DOJ drops drug raps vs ex-BuCor chief

MANILA -- The Department of Justice (DoJ) dropped the charges filed against former Bureau of Corrections (BuCor) chief Rafael Ragos in connection with the illegal drug trafficking raps filed before the Muntinlupa City Regional Trial Court against Sen. Leila de Lima for allegedly taking part and benefitting from the supposed illegal drug trade in the New Bilibid Prison.

State prosecutors led by Senior Assistant State Prosecutor Peter Ong filed an amended charge sheet before the Muntinlupa Regional Trial Court (RTC) Branch 204, naming only De Lima and her ex-lover Ronnie Dayan as the accused.

In the amended charge sheet, De Lima and Dayan are being charged for conspiracy to commit illegal drug trading, which is a violation of Section 26 (b) in relation to Section 5, Section 3 (jj) and Section 28 of Republic Act No. 9165 or the Comprehensive Dangerous Drugs Act of 2002.

State prosecutors accused De Lima of conspiring and confederating with Dayan to commit illegal drug trading in the national penitentiary.

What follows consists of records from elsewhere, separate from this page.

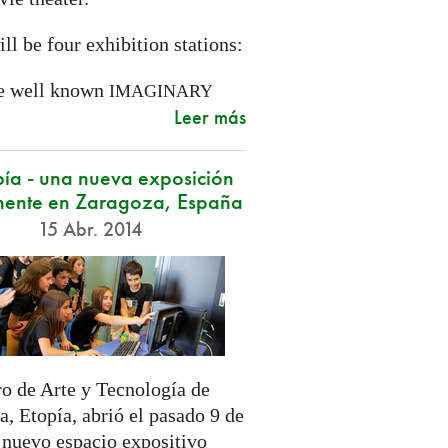
ll be four exhibition stations:
e well known
IMAGINARY
Leer más
ía - una nueva exposición
ente en Zaragoza, España
15 Abr. 2014
ro de Arte y Tecnología de
, Etopía, abrió el pasado 9 de
n nuevo espacio expositivo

The inmates of the (NBP), not being authorized by law and through the use of mobile phones and other electronic devices, willfully and unlawfully traded and trafficked dangerous drugs, the charge sheet read.

Thereafter (the inmates) gave and delivered to De Lima and/through Dayan, the proceeds of illegal drug trading amounting to PHP5 million on 24 November 2012 and another P5 million on 15 December 2012, it stated.

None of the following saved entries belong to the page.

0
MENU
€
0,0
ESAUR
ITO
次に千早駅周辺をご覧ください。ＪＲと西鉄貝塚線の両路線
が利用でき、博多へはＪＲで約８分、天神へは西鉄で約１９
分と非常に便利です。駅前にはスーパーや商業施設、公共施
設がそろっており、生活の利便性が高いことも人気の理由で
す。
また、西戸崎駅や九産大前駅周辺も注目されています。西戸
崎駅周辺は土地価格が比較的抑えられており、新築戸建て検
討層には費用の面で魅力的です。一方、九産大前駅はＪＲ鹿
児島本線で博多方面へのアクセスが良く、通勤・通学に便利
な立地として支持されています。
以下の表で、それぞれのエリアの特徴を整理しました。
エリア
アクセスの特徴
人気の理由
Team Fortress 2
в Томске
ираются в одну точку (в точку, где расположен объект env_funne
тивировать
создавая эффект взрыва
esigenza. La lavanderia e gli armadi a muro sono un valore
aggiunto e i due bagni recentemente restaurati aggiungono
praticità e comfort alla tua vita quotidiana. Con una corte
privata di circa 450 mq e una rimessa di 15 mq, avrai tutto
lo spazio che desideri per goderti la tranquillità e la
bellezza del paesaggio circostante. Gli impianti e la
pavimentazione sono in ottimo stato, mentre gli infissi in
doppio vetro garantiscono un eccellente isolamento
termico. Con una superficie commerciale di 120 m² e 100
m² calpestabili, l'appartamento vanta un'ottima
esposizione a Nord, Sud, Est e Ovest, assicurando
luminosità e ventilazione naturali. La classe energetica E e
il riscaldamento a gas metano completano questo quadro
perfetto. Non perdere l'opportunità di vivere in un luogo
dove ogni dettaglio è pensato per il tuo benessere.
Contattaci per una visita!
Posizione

Motion for reconsideration

Ragos filed a supplemental motion for reconsideration before the DOJ claiming that he cannot be indicted for violation of R.A. 9165 owing to his admission into the Witness Protection, Security Benefits Program (WPSBP) and for disclosing that he delivered PHP10 million in drug payoffs to then Justice Secretary De Lima her former driver-bodyguard, Dayan, in separate occasions.

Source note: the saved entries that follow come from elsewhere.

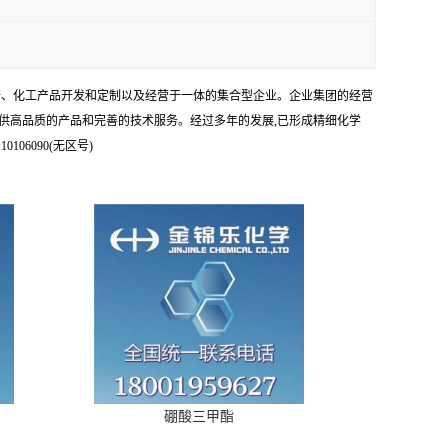
科研、化工产品开发和定制以及经营于一体的集合型企业。企业集团的经营
供高品质的产品和完善的技术服务。经过多年的发展,已形成精细化学
6090(无区号)
硼酸三甲酯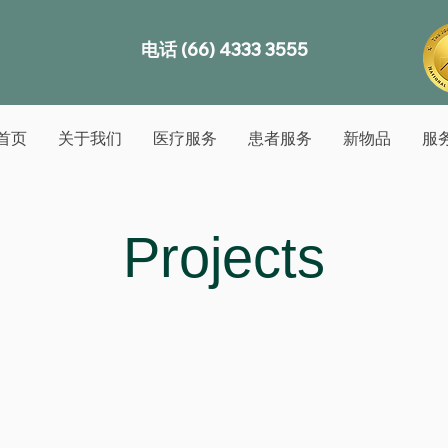
电话 (66) 4333 3555
首页
关于我们
医疗服务
患者服务
新物品
服
Projects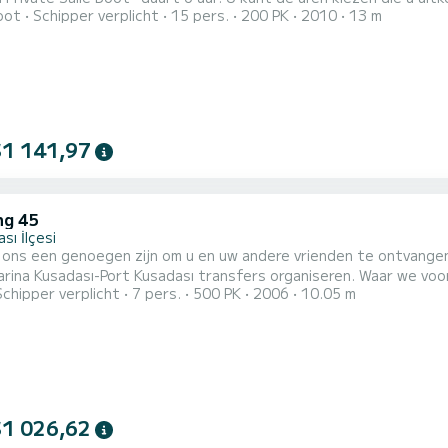
oot
Schipper verplicht
15 pers.
200 PK
2010
13 m
 laten verzorgen. Waar we zullen aanmeren: 1- Kasteel Güvercina
jke rots. De geschiedenis ervan dateert uit de tijd van de Genu
..
$1 141,97
ng 45
sı İlçesi
ons een genoegen zijn om u en uw andere vrienden te ontvangen.
rina Kusadası-Port Kusadası transfers organiseren. Waar we voo
Schipper verplicht
7 pers.
500 PK
2006
10.05 m
 ligt op een natuurlijke rots. De geschiedenis gaat terug tot 
Het werd gerenoveerd tijdens het Ottomaanse Rijk. Het staat o
$1 026,62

With the foregoing disclosures and his admissions into the WPSBP, the undersigned panel of prosecutors recommends that Ragos be excluded from the information in criminal case no. 17-165. The other grounds relied upon by respondent Ragos in assailing the joint resolution dated February 14, 2017 are, thus rendered moot and academic, read the 11-page joint resolution signed by Ong.

Ragos testified in a House inquiry last year that PHP5 million of the money he had delivered went to Dayan in the senator's residence in South Bay Village in November 2012. Ragos claimed he saw Dayan hand the bag over to De Lima.

The former BuCor chief supervised the New Bilibid Prison (NBP) where drug kingpins operated their colossal narcotics trade, with alleged protection from De Lima, according to the drug charges.

Ragos claimed that De Lima would normally respond with a nod to the requests of inmates for celebration inside the NBP, which he would casually mention when he had the opportunity.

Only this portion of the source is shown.